Ripple announced its plans to take a 40% stake in Asian cross-border payments company Tranglo.
According to Ripple, since Tranglo’s inception, the payments firm had already processed over 20 million transactions that have totalled $4 billion in value. Based in Malaysia, Tranglo offers cross-border transactions in a faster, cheaper, and more secure manner.
Through the partnership, XRP will be used in the Southeast Asia region to facilitate cross-border payments in existing corridors and introduce new On-Demand Liquidity (ODL) ones. Per the General Manager of RippleNet at Ripple, Asheesh Birla:
“Tranglo’s robust payments infrastructure coupled with their unparalleled customer service and quality makes them an ideal partner to support our expansion of On-Demand Liquidity starting with the Southeast Asia region.”
Ripple aims to continue transforming cross-border transactions and make them faster, cheaper, and more secure with blockchain technology and its bridge currency XRP.

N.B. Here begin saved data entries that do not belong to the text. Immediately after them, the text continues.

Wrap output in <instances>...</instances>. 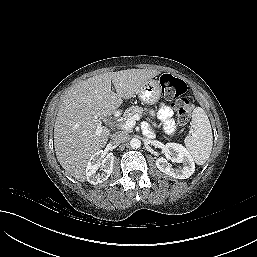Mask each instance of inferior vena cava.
<instances>
[{
  "mask_svg": "<svg viewBox=\"0 0 257 257\" xmlns=\"http://www.w3.org/2000/svg\"><path fill=\"white\" fill-rule=\"evenodd\" d=\"M128 140V135L124 132L115 133L112 137V142L116 145L125 143Z\"/></svg>",
  "mask_w": 257,
  "mask_h": 257,
  "instance_id": "inferior-vena-cava-1",
  "label": "inferior vena cava"
}]
</instances>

Just last week, Ripple tapped Brooks Entwistle, a former executive at Goldman Sachs and Uber, as Ripple’s managing director of Southeast Asia.
Ripple aims to help banks deploy CBDCs
Amid the lawsuit the fintech firm currently faces for XRP being an unregulated security in the US, Ripple’s operations have been thriving in the Asia Pacific region. The US Securities and Exchange Commission is suing Ripple for allegedly misleading investors with XRP, through the sale of “$1.3 billion in unregistered digital asset securities.”
According to Ripple’s CEO Brad Garlinghouse, the firm has signed at least 15 new customers since the lawsuit in December 2020. Additionally, the blockchain firm has been continuously seeking partnership opportunities with Central Banks across the world to explore central bank digital currencies (CBDC) more. Ripple hopes that XRP can be used as a bridge currency to support the direct exchange of CBDCs on XRP Ledger in the future.
At the beginning of the month, Ripple announced that it was testing out a private version of its XRP Ledger, which will be used to help central banks issue digital currencies.